Document understanding data
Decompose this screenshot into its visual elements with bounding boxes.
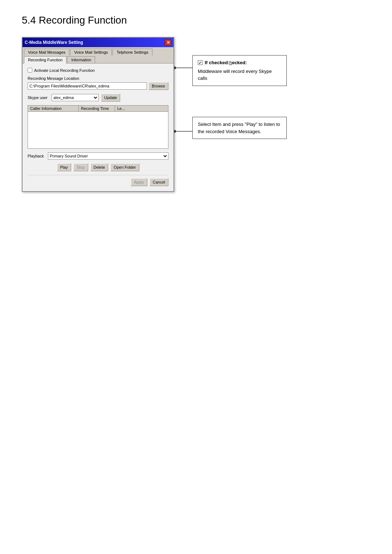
callout1-text: Middleware will record every Skype calls (198, 69, 272, 81)
activate-checkbox[interactable] (28, 68, 32, 73)
playback-buttons: Play Stop Delete Open Folder (28, 163, 168, 171)
callout-checked: ✔ If checked:hecked: Middleware will rec… (192, 55, 287, 86)
close-button[interactable]: ✕ (165, 39, 171, 46)
cancel-button[interactable]: Cancel (150, 178, 168, 186)
playback-label: Playback (28, 154, 46, 158)
skype-user-label: Skype user (28, 95, 49, 100)
callout-checkbox-icon: ✔ (198, 60, 203, 65)
tab-voice-mail-settings[interactable]: Voice Mail Settings (70, 49, 112, 56)
dialog-title: C-Media MiddleWare Setting (25, 40, 83, 45)
path-row: Browse (28, 82, 168, 90)
table-header: Caller Information Recording Time Le... (28, 106, 168, 112)
callout1-bold: If checked:hecked: (205, 59, 247, 66)
open-folder-button[interactable]: Open Folder (110, 163, 139, 171)
path-input[interactable] (28, 82, 147, 90)
callout2-text: Select Item and press "Play" to listen t… (198, 122, 280, 134)
play-button[interactable]: Play (57, 163, 71, 171)
callout-play: Select Item and press "Play" to listen t… (192, 117, 287, 139)
delete-button[interactable]: Delete (90, 163, 109, 171)
browse-button[interactable]: Browse (148, 82, 168, 90)
tab-row: Voice Mail Messages Voice Mail Settings … (23, 47, 173, 63)
col-recording-time: Recording Time (79, 106, 115, 111)
tab-voice-mail-messages[interactable]: Voice Mail Messages (24, 49, 69, 56)
col-le: Le... (115, 106, 130, 111)
page-title: 5.4 Recording Function (22, 15, 370, 26)
update-button[interactable]: Update (101, 94, 120, 102)
skype-user-select[interactable]: alex_edima (52, 94, 99, 101)
svg-point-3 (174, 130, 176, 133)
dialog-content: Activate Local Recording Function Record… (23, 63, 173, 191)
recordings-table[interactable]: Caller Information Recording Time Le... (28, 105, 168, 149)
tab-recording-function[interactable]: Recording Function (24, 56, 66, 63)
stop-button[interactable]: Stop (73, 163, 88, 171)
tab-information[interactable]: Information (67, 56, 95, 63)
callout-area: ✔ If checked:hecked: Middleware will rec… (174, 37, 370, 218)
playback-select[interactable]: Primary Sound Driver (48, 152, 168, 160)
playback-row: Playback Primary Sound Driver (28, 152, 168, 160)
skype-user-row: Skype user alex_edima Update (28, 94, 168, 102)
apply-button[interactable]: Apply (131, 178, 147, 186)
recording-location-label: Recording Message Location (28, 76, 168, 81)
col-caller-info: Caller Information (28, 106, 79, 111)
dialog-titlebar: C-Media MiddleWare Setting ✕ (23, 38, 173, 47)
tab-telphone-settings[interactable]: Telphone Settings (113, 49, 152, 56)
activate-label: Activate Local Recording Function (34, 68, 95, 73)
dialog-footer: Apply Cancel (28, 175, 168, 186)
callout1-icon-row: ✔ If checked:hecked: (198, 59, 281, 66)
dialog-window: C-Media MiddleWare Setting ✕ Voice Mail … (22, 37, 174, 192)
activate-checkbox-row: Activate Local Recording Function (28, 68, 168, 73)
svg-point-1 (174, 66, 176, 69)
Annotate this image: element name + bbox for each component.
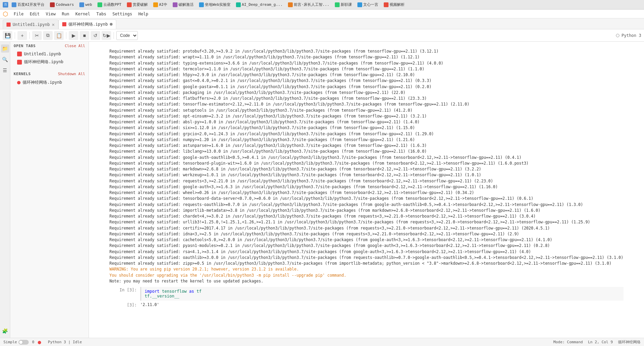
file-label-untitled1: Untitled1.ipynb [24,52,61,56]
tab-recurrent[interactable]: 循环神经网络.ipynb [58,19,116,29]
kernel-item-recurrent[interactable]: 循环神经网络.ipynb [10,78,89,87]
kernel-name-label: Python 3 [621,33,641,38]
extensions-icon-btn[interactable]: 🧩 [1,327,9,335]
menu-kernel[interactable]: Kernel [73,11,93,17]
menu-help[interactable]: Help [135,11,151,17]
copy-button[interactable]: ⧉ [43,31,53,40]
cell-count-badge: 0 [32,340,35,344]
browser-bar: 百 百度AI开发平台 Codewars web 云函数PPT 赏爱破解 AI中 … [0,0,644,10]
kernels-header: KERNELS Shutdown All [10,70,89,78]
bookmark-crack1[interactable]: 赏爱破解 [126,1,149,8]
toolbar-sep-3 [66,32,66,39]
notebook-area[interactable]: Requirement already satisfied: protobuf<… [89,42,644,338]
import-keyword: import [145,289,159,294]
python-idle-status: Python 3 | Idle [48,340,82,344]
output-line-23: Requirement already satisfied: requests<… [109,178,623,184]
cut-button[interactable]: ✂ [32,31,42,40]
status-right: Mode: Command Ln 2, Col 9 循环神经网络 [553,340,641,345]
menu-edit[interactable]: Edit [27,11,42,17]
as-keyword: as [189,289,194,294]
shutdown-all-button[interactable]: Shutdown All [58,72,85,76]
toolbar-sep-2 [29,32,30,39]
output-warning-2: You should consider upgrading via the '/… [109,273,623,278]
bookmark-video[interactable]: 视频解析 [382,1,406,8]
menu-run[interactable]: Run [59,11,72,17]
cell-3-output-container: [3]: '2.11.0' [109,302,623,310]
bookmark-codewars[interactable]: Codewars [49,2,75,8]
output-line-28: Requirement already satisfied: importlib… [109,208,623,213]
bookmarks-bar: 百度AI开发平台 Codewars web 云函数PPT 赏爱破解 AI中 破解… [10,1,406,8]
bookmark-web[interactable]: web [78,2,93,8]
tab-close-untitled1[interactable]: × [52,22,54,27]
save-button[interactable]: 💾 [3,31,12,40]
output-line-20: Requirement already satisfied: tensorboa… [109,161,623,166]
nav-icon-btn[interactable]: ☰ [1,66,9,74]
cell-3-body[interactable]: import tensorflow as tf tf.__version__ [140,287,623,301]
bookmark-crack2[interactable]: 破解激活 [171,1,195,8]
menu-settings[interactable]: Settings [110,11,135,17]
run-button[interactable]: ▶ [69,31,78,40]
main-layout: 📁 🔍 ☰ 🧩 OPEN TABS Close All Untitled1.ip… [0,42,644,338]
sidebar-panel: OPEN TABS Close All Untitled1.ipynb 循环神经… [10,42,89,338]
add-cell-button[interactable]: + [17,31,27,40]
status-bar: Simple 0 ● Python 3 | Idle Mode: Command… [0,338,644,346]
bookmark-yunppt[interactable]: 云函数PPT [96,1,123,8]
output-line-29: Requirement already satisfied: chardet<4… [109,213,623,219]
output-line-9: Requirement already satisfied: flatbuffe… [109,96,623,101]
output-line-33: Requirement already satisfied: cachetool… [109,237,623,243]
sidebar-file-recurrent[interactable]: 循环神经网络.ipynb [10,58,89,66]
output-line-7: Requirement already satisfied: google-pa… [109,84,623,90]
paste-button[interactable]: 📋 [54,31,64,40]
tab-label-untitled1: Untitled1.ipynb [13,22,50,27]
status-left: Simple 0 ● [3,339,41,345]
output-line-3: Requirement already satisfied: typing-ex… [109,60,623,66]
output-line-13: Requirement already satisfied: absl-py>=… [109,119,623,125]
output-line-18: Requirement already satisfied: libclang>… [109,149,623,154]
restart-button[interactable]: ↺ [91,31,100,40]
bookmark-qianyan[interactable]: 前言·床长人工智... [287,1,331,8]
bookmark-xinzhike[interactable]: 新职课 [333,1,353,8]
toolbar-sep-1 [15,32,15,39]
mode-toggle[interactable] [18,340,29,345]
output-line-25: Requirement already satisfied: wheel>=0.… [109,190,623,196]
bookmark-ai[interactable]: AI中 [152,1,169,8]
restart-run-button[interactable]: ↻▶ [102,31,111,40]
menu-view[interactable]: View [43,11,58,17]
files-icon-btn[interactable]: 📁 [1,44,9,53]
output-line-8: Requirement already satisfied: packaging… [109,90,623,96]
cell-3-container: In [3]: import tensorflow as tf tf.__ver… [109,287,623,301]
menu-tabs[interactable]: Tabs [94,11,109,17]
bookmark-deepdream[interactable]: AI_Deep_dream_g... [235,2,284,8]
cell-type-select[interactable]: Code [116,31,138,40]
output-line-12: Requirement already satisfied: opt-einsu… [109,113,623,119]
cell-3-prompt: In [3]: [109,287,137,301]
output-line-19: Requirement already satisfied: google-au… [109,155,623,161]
open-tabs-header: OPEN TABS Close All [10,42,89,50]
output-warning-1: WARNING: You are using pip version 20.2.… [109,266,623,272]
bookmark-web-lab[interactable]: 坐地Web实验室 [198,1,232,8]
output-line-5: Requirement already satisfied: h5py>=2.9… [109,72,623,78]
tab-untitled1[interactable]: Untitled1.ipynb × [3,19,58,29]
output-line-14: Requirement already satisfied: six>=1.12… [109,125,623,131]
sidebar-file-untitled1[interactable]: Untitled1.ipynb [10,50,89,58]
file-icon-recurrent [17,60,22,65]
search-icon-btn[interactable]: 🔍 [1,55,9,64]
cell-3-code[interactable]: import tensorflow as tf tf.__version__ [140,287,623,301]
cell-3-output-value: '2.11.0' [140,302,159,308]
close-all-button[interactable]: Close All [65,44,85,48]
stop-button[interactable]: ■ [80,31,89,40]
output-line-37: Requirement already satisfied: zipp>=0.5… [109,261,623,266]
module-alias: tf [197,289,201,294]
cell-3-out-prompt: [3]: [109,302,137,310]
bookmark-wenxin[interactable]: 文心一言 [356,1,380,8]
output-line-4: Requirement already satisfied: termcolor… [109,66,623,72]
kernel-label-recurrent: 循环神经网络.ipynb [23,80,62,85]
bookmark-baidu-ai[interactable]: 百度AI开发平台 [10,1,46,8]
menu-file[interactable]: File [11,11,26,17]
import-module: tensorflow [162,289,187,294]
output-line-2: Requirement already satisfied: wrapt>=1.… [109,54,623,60]
output-line-1: Requirement already satisfied: protobuf<… [109,49,623,54]
output-line-24: Requirement already satisfied: google-au… [109,184,623,190]
output-line-6: Requirement already satisfied: gast<=0.4… [109,78,623,84]
jupyter-menubar: ⬡ File Edit View Run Kernel Tabs Setting… [0,10,644,18]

Instructions for the task ▸ Working through the entries above, copy every line in which "path" is found.

The answer ▸
path-row: Browse (28, 82, 168, 90)
path-input[interactable] (28, 82, 147, 90)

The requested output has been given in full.